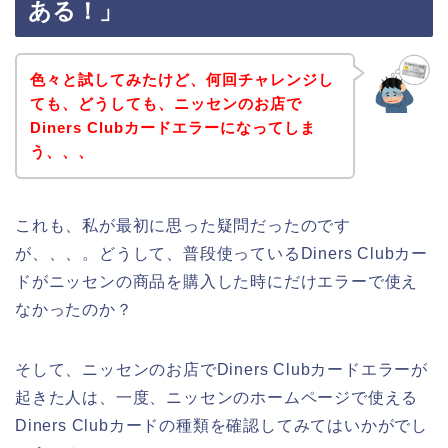
ある！」
色々と試してみたけど、何回チャレンジし
ても、どうしても、ニッセンのお店で
Diners Clubカードエラーになってしま
う、、、
これも、私が最初に思った疑問だったのです
が、、、。どうして、普段使っているDiners Clubカー
ドがニッセンの商品を購入した時にだけエラーで使え
なかったのか？
そして、ニッセンのお店でDiners Clubカードエラーが
起きた人は、一度、ニッセンのホームページで使える
Diners Clubカードの種類を確認してみてはいかがでし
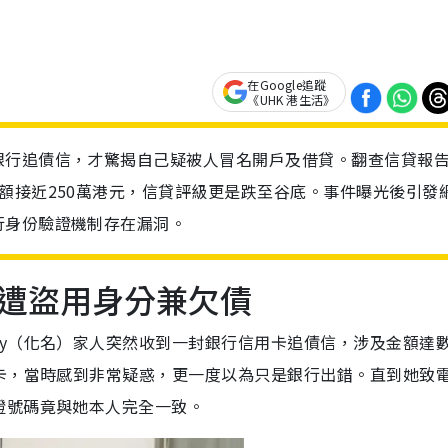
在Google追蹤
《UHK 港生活》
銀行追債信，才驚揭自己疑被人冒名開戶及借貸。翻查信貸報
額接近250萬港元，信貸評級更是跌至谷底。事件曝光後引發
行身份驗證機制存在漏洞。
遭盜用身分兼欠債
my（化名）家人突然收到一封銀行信用卡追債信，涉及金額達
卡，當時感到非常疑惑，更一度以為只是銀行出錯。直到她致
證號碼竟與她本人完全一致。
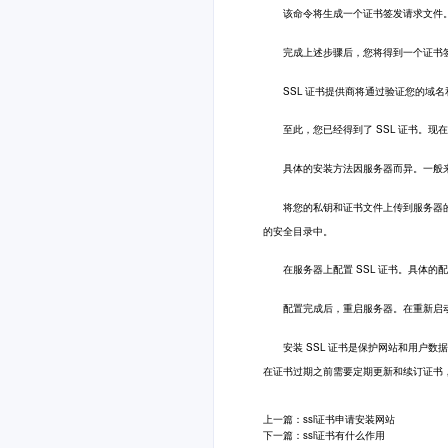
该命令将生成一个证书签发请求文件
完成上述步骤后，您将得到一个证书签发请求文
SSL 证书提供商将通过验证您的域名和公
至此，您已经得到了 SSL 证书。现
具体的安装方法因服务器而异。一般来说
将您的私钥和证书文件上传到服务器的
的安全目录中。
在服务器上配置 SSL 证书。具体的
配置完成后，重启服务器。在重新启动后
安装 SSL 证书是保护网站和用户数据
在证书过期之前需要定期更新和续订证书，
上一篇：ssl证书申请安装网站
下一篇：ssl证书有什么作用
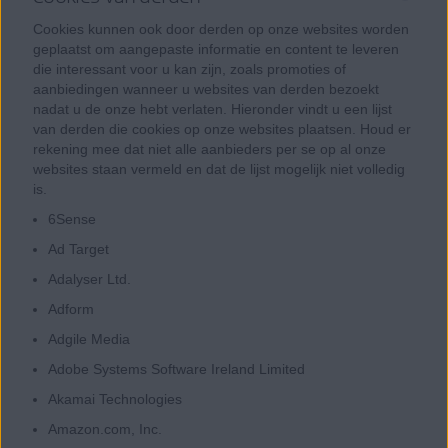
Cookies kunnen ook door derden op onze websites worden
geplaatst om aangepaste informatie en content te leveren
die interessant voor u kan zijn, zoals promoties of
aanbiedingen wanneer u websites van derden bezoekt
nadat u de onze hebt verlaten. Hieronder vindt u een lijst
van derden die cookies op onze websites plaatsen. Houd er
rekening mee dat niet alle aanbieders per se op al onze
websites staan vermeld en dat de lijst mogelijk niet volledig
is.
6Sense
Ad Target
Adalyser Ltd.
Adform
Adgile Media
Adobe Systems Software Ireland Limited
Akamai Technologies
Amazon.com, Inc.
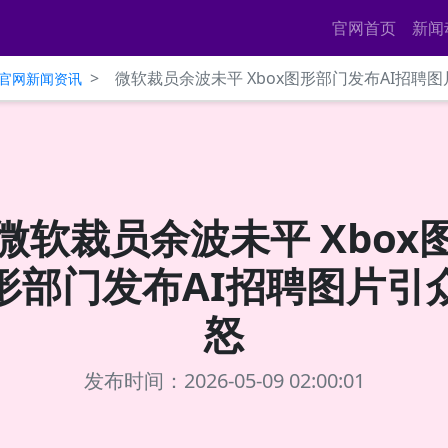
官网首页
新闻
>
微软裁员余波未平 Xbox图形部门发布AI招聘
ce官网新闻资讯
微软裁员余波未平 Xbox
形部门发布AI招聘图片引
怒
发布时间：2026-05-09 02:00:01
============
What the task asks
Search the entries for lines with the string "derden", then report their number alone.

Response to the task
3